Map of the Week 023 A

The map probably dates from c.1875 since it shows a block of land near the corner of Emm Lane and Keighley Road on which it was proposed to build Airedale College. This was to be dedicated to the training of Congregationalist ministers. An earlier college had been in existence at Undercliffe since 1831. The new premises at Heaton were opened in 1877 but the name was changed to United College in 1888, following the closure of a similar institution at Rotherham. The building is now part of the University of Bradford. Another part of the Emm Lane University Campus is an adjacent house named Heaton Mount which was built in 1863 by Robert Kell, whose name appears near the top of the map. Throughout this period Heaton did not form part of the Borough of Bradford; its incorporation was not until 1881. In fact the map even pre-dates the construction of Heaton’s first public sewer which, according to Stanley King, only occurred in 1877. The resulting sewage was discharged straight into the Bradford Beck which is really not a pretty thought. It looks as if the site destined for the college was part of a small parcel of land called the Turf Tavern Estate. The three field names are given as: Top Close, Quarry Field and Kitching Field.

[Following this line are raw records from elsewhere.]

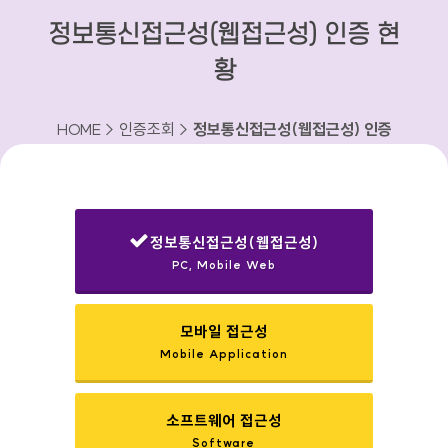
정보통신접근성(웹접근성) 인증 현
황
HOME > 인증조회 >
정보통신접근성(웹접근성) 인증
현황
정보통신접근성(웹접근성)
PC, Mobile Web
선택됨
모바일 접근성
Mobile Application
소프트웨어 접근성
Software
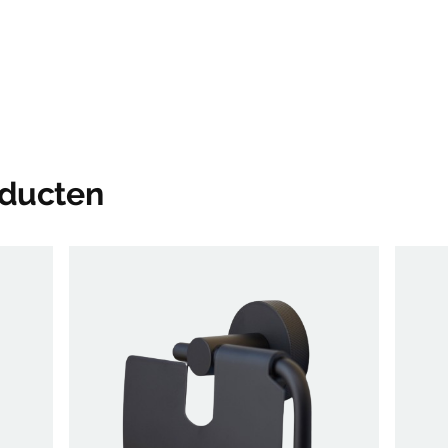
oducten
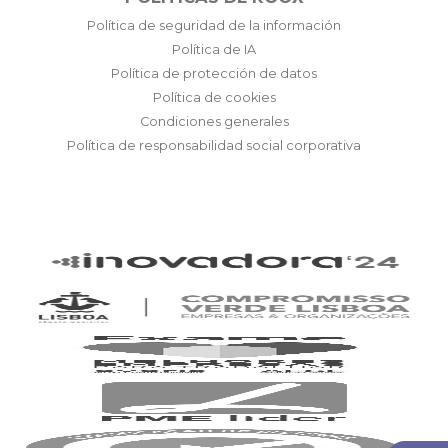
Política de seguridad de la información
Política de IA
Política de protección de datos
Política de cookies
Condiciones generales
Política de responsabilidad social corporativa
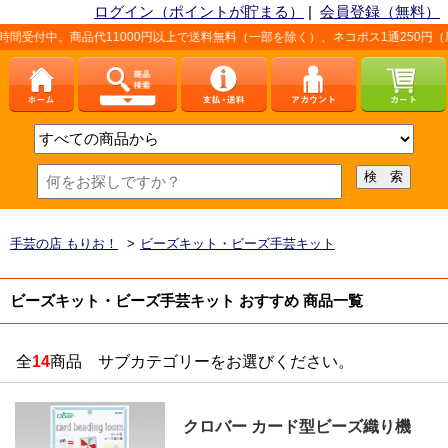
ログイン（ポイントが貯まる）
|
会員登録（無料）
受付中。商品代11000円以上で送料無料（一部を除く）、ネコポス1通250円（厚
手芸の店 もりお！
>
ビーズキット・ビーズ手芸キット
ビーズキット・ビーズ手芸キット おすすめ 商品一覧
全
14
商品 サブカテゴリーをお選びください。
クロバー カード型ビーズ織り機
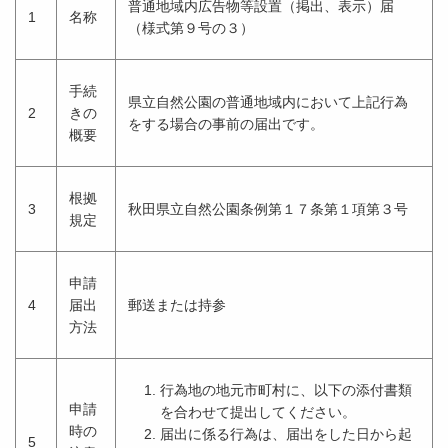
普通地域内広告物等設置（掲出、表示）届
1
名称
（様式第９号の３）
手続
県立自然公園の普通地域内において上記行為
2
きの
をする場合の事前の届出です。
概要
根拠
3
秋田県立自然公園条例第１７条第１項第３号
規定
申請
4
届出
郵送または持参
方法
行為地の地元市町村に、以下の添付書類
申請
を合わせて提出してください。
時の
届出に係る行為は、届出をした日から起
5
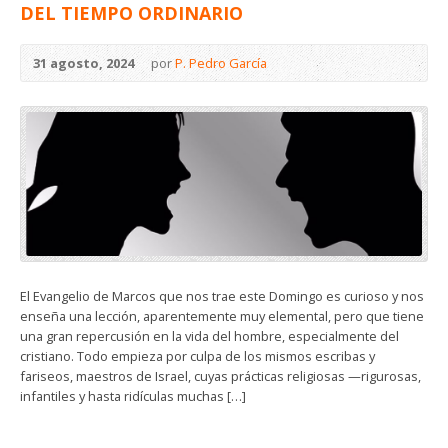
DEL TIEMPO ORDINARIO
31 agosto, 2024
por
P. Pedro García
El Evangelio de Marcos que nos trae este Domingo es curioso y nos
enseña una lección, aparentemente muy elemental, pero que tiene
una gran repercusión en la vida del hombre, especialmente del
cristiano. Todo empieza por culpa de los mismos escribas y
fariseos, maestros de Israel, cuyas prácticas religiosas —rigurosas,
infantiles y hasta ridículas muchas […]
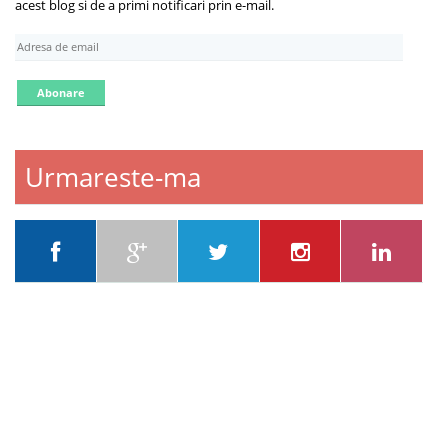
acest blog si de a primi notificari prin e-mail.
A
d
r
e
s
a
d
Urmareste-ma
e
e
m
a
i
l
Despre ce scriu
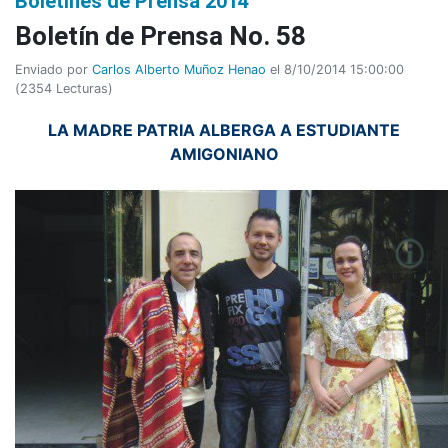
Boletines de Prensa 2014
Boletí­n de Prensa No. 58
Enviado por
Carlos Alberto Muñoz Henao
el 8/10/2014 15:00:00
(
2354 Lecturas
)
LA MADRE PATRIA ALBERGA A ESTUDIANTE
AMIGONIANO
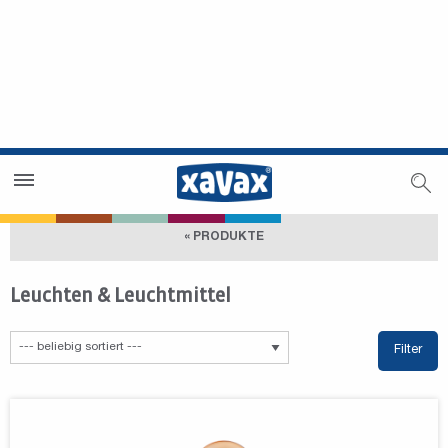
Händlersuche
Händlerbereich
« PRODUKTE
Leuchten & Leuchtmittel
Filter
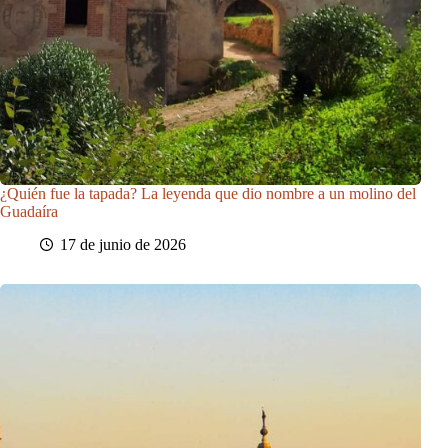
¿Quién fue la tapada? La leyenda que dio nombre a un molino del
Guadaíra
17 de junio de 2026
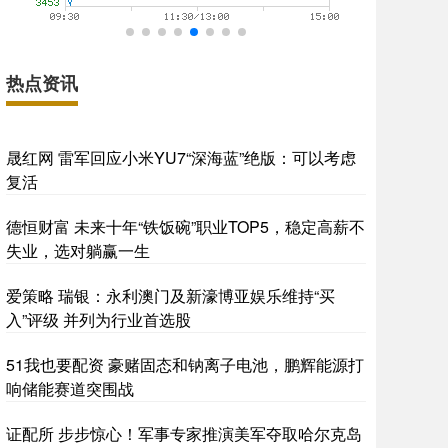
热点资讯
晟红网 雷军回应小米YU7“深海蓝”绝版：可以考虑
复活
德恒财富 未来十年“铁饭碗”职业TOP5，稳定高薪不
失业，选对躺赢一生
爱策略 瑞银：永利澳门及新濠博亚娱乐维持“买
入”评级 并列为行业首选股
51我也要配资 豪赌固态和钠离子电池，鹏辉能源打
响储能赛道突围战
证配所 步步惊心！军事专家推演美军夺取哈尔克岛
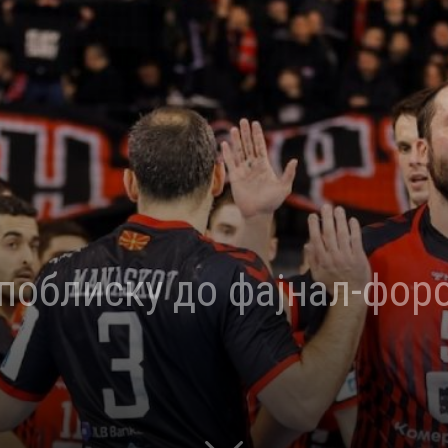
поблиску до фајнал-фор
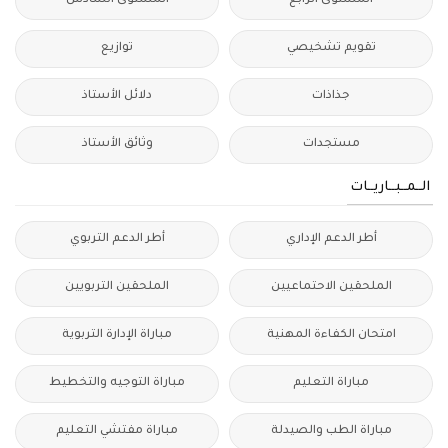
المستوى الرابع
المستوى السادس
تقويم تشخيصي
توازيع
جذاذات
دلائل الأستاذ
مستجدات
وثائق الأستاذ
الــمــبــاريــات
أطر الدعم الإداري
أطر الدعم التربوي
الملحقين الاحتماعيين
الملحقين التربويين
امتحان الكفاءة المهنية
مباراة الإدارة التربوية
مباراة التعليم
مباراة التوجيه والتخطيط
مباراة الطب والصيدلة
مباراة مفتشي التعليم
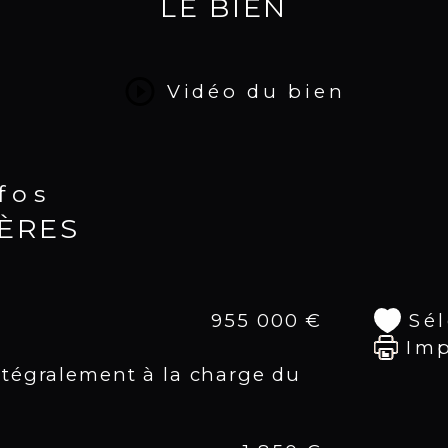
LE BIEN
La 
act
sai
Vidéo du bien
Le 
- 1
nfos
- 1
IÈRES
- 1
- 1 
- C
Sé
955 000 €
Im
- D
ntégralement à la charge du
- T
- P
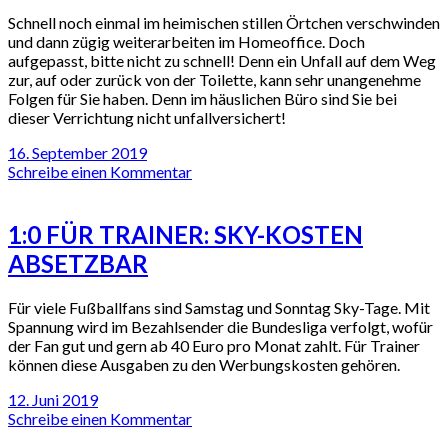
Schnell noch einmal im heimischen stillen Örtchen verschwinden
und dann zügig weiterarbeiten im Homeoffice. Doch
aufgepasst, bitte nicht zu schnell! Denn ein Unfall auf dem Weg
zur, auf oder zurück von der Toilette, kann sehr unangenehme
Folgen für Sie haben. Denn im häuslichen Büro sind Sie bei
dieser Verrichtung nicht unfallversichert!
16. September 2019
Schreibe einen Kommentar
1:0 FÜR TRAINER: SKY-KOSTEN
ABSETZBAR
Für viele Fußballfans sind Samstag und Sonntag Sky-Tage. Mit
Spannung wird im Bezahlsender die Bundesliga verfolgt, wofür
der Fan gut und gern ab 40 Euro pro Monat zahlt. Für Trainer
können diese Ausgaben zu den Werbungskosten gehören.
12. Juni 2019
Schreibe einen Kommentar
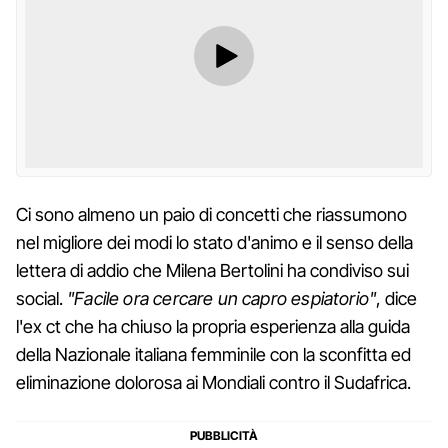
Ci sono almeno un paio di concetti che riassumono
nel migliore dei modi lo stato d'animo e il senso della
lettera di addio che Milena Bertolini ha condiviso sui
social.
"Facile ora cercare un capro espiatorio"
, dice
l'ex ct che ha chiuso la propria esperienza alla guida
della Nazionale italiana femminile con la sconfitta ed
eliminazione dolorosa ai Mondiali contro il Sudafrica.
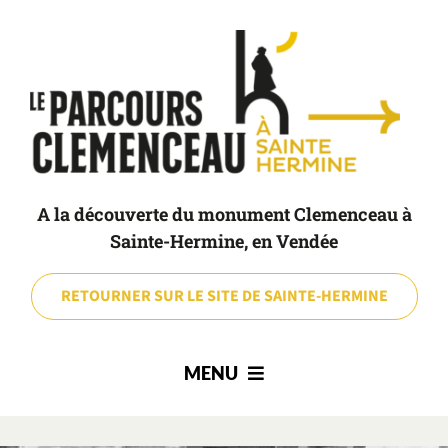
Passer
au
contenu
A la découverte du monument Clemenceau à
Sainte-Hermine, en Vendée
RETOURNER SUR LE SITE DE SAINTE-HERMINE
MENU
ACCUEIL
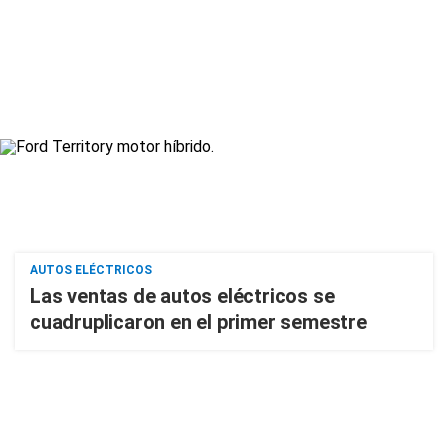
AUTOS ELÉCTRICOS
Las ventas de autos eléctricos se
cuadruplicaron en el primer semestre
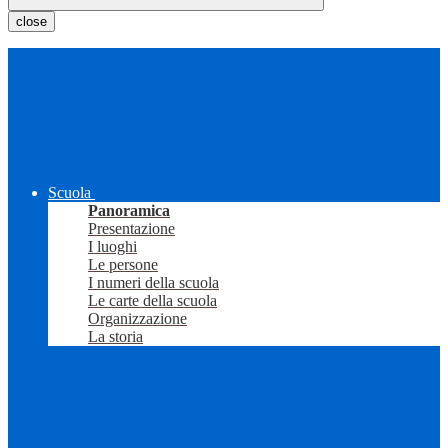
close
Scuola
Panoramica
Presentazione
I luoghi
Le persone
I numeri della scuola
Le carte della scuola
Organizzazione
La storia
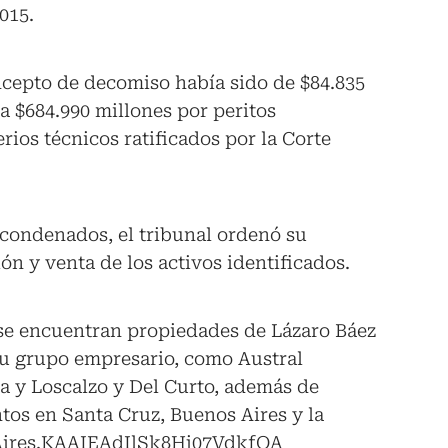
015.
ncepto de decomiso había sido de $84.835
a $684.990 millones por peritos
rios técnicos ratificados por la Corte
 condenados, el tribunal ordenó su
ón y venta de los activos identificados.
se encuentran propiedades de Lázaro Báez
su grupo empresario, como Austral
a y Loscalzo y Del Curto, además de
tos en Santa Cruz, Buenos Aires y la
Aires.KAAIEAdIlSk8Hj07VdkfQA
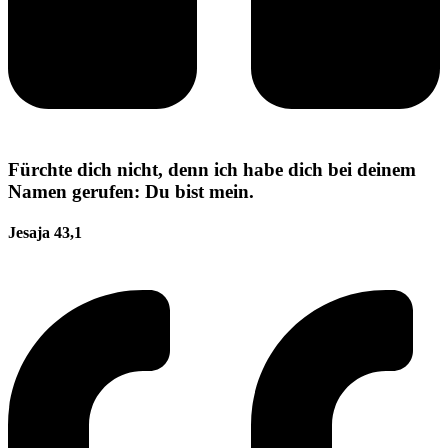
Fürchte dich nicht, denn ich habe dich bei deinem
Namen gerufen: Du bist mein.
Jesaja 43,1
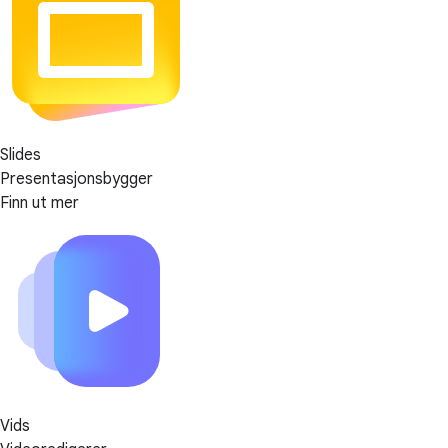
Slides
Presentasjonsbygger
Finn ut mer
Vids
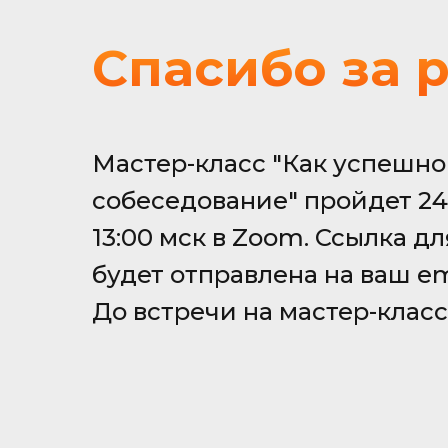
Спасибо за 
Мастер-класс "Как успешно
собеседование" пройдет 24
13:00 мск в Zoom. Ссылка д
будет отправлена на ваш em
До встречи на мастер-класс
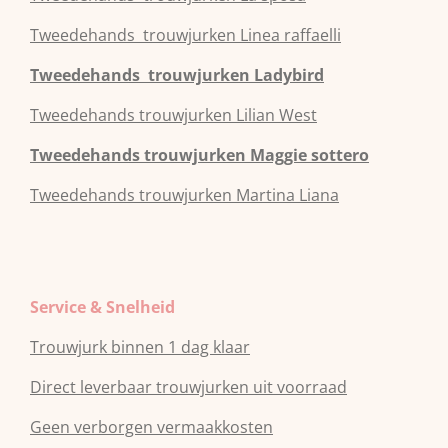
Tweedehands
trouwjurken
Linea raffaelli
Tweedehands
trouwjurken
Ladybird
Tweedehands
trouwjurken
Lilian West
Tweedehands
trouwjurken
Maggie sottero
Tweedehands
trouwjurken
Martina Liana
Service & Snelheid
Trouwjurk binnen 1 dag klaar
Direct leverbaar trouwjurken uit voorraad
Geen verborgen vermaakkosten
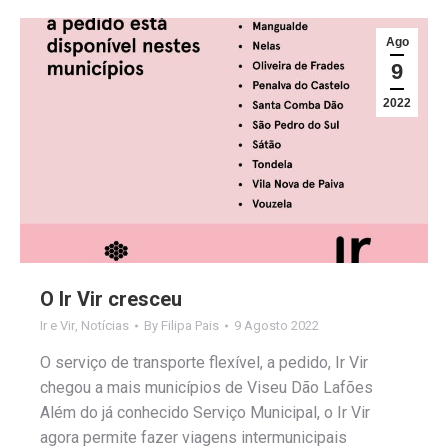
Ago
9
2022
O Ir Vir cresceu
Ir e Vir
,
Notícias
By
Filipa Pais
9 Agosto 2022
O serviço de transporte flexível, a pedido, Ir Vir
chegou a mais municípios de Viseu Dão Lafões
Além do já conhecido Serviço Municipal, o Ir Vir
agora permite fazer viagens intermunicipais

The Local Studies Library has a second earlier map of 1840 which suggests that most of the area was then called Kitching Field, Kitching being a well-known local surname. Perhaps there was a small quarry here between 1840-75 that accounted for the name change. The Turf Tavern itself, briefly known recently as The Park, is present on this 1840 map and all the OS maps of Heaton. There is a datestone above the door carved with the year 1894, but this must indicate a rebuilding since the original structure was much older. Historian William Cudworth suggests that the tavern, and the nearby Branch Hotel (formerly the Coach & Horses), were both erected when the Bradford to Bingley turnpike was opened in 1825. He records that the builders of the Turf were William Clarke, a Heaton butcher, and his brother Joseph, a stonemason. Another brother, John Clarke, developed many delphs or quarries around Heaton village, although all evidence of those has long since vanished. The owner of the Turf Tavern estate at the time of the first map is likely to have been William Lister Marriner of Greengate House, Keighley. His family came into property around Frizinghall by marriage. Local historian Tony Woods has confirmed their possession of this area from the Heaton Local Board Rate Books 1860s-1881 (WYAS Bradford Archives BBT6/5/5/1-19). The same family also gave their name to Marriner’s Drive. This roadway is not present on the 1906 OS map but appears on the 1911 Rosse sale plan, without as yet any attendant houses.

Map of the Week 023 B

The sale plans, of which the third map is an example, were produced because in 1911 the 5th Earl sold off all his remaining property in Heaton and Shipley.

Map of the Week 023 C

What else does the first image show? Emm Lane was originally a track through Emm Field (perhaps originally Elm Field) when this was one of the three ‘great fields’ of Heaton in which farmers were allotted strips of land to cultivate. Nearby Manningham Park, now Lister Park, was originally a deer-park surrounding Manningham Hall, the home of the Cunliffe Lister family. The land was eventually purchased by Bradford as a public open space and Cartwright Hall, which opened in 1904, was built as an art gallery and museum. I’m not sure about the building in the extreme right of the map, above the words ‘to Bradford’. I think the same structure appears, sketchily drawn, at the bottom left of the second map. This area was called Carr Syke and there was known to be a turnpike toll house in this position. The fairly substantial building is drawn and identified in the Heaton tithe map but does not seem to be clearly indicated in the 1852 OS map for some reason. The Turf has recently been sold and I am not sure what future is planned for it. Hopeful the building will survive to feature in further Heaton maps.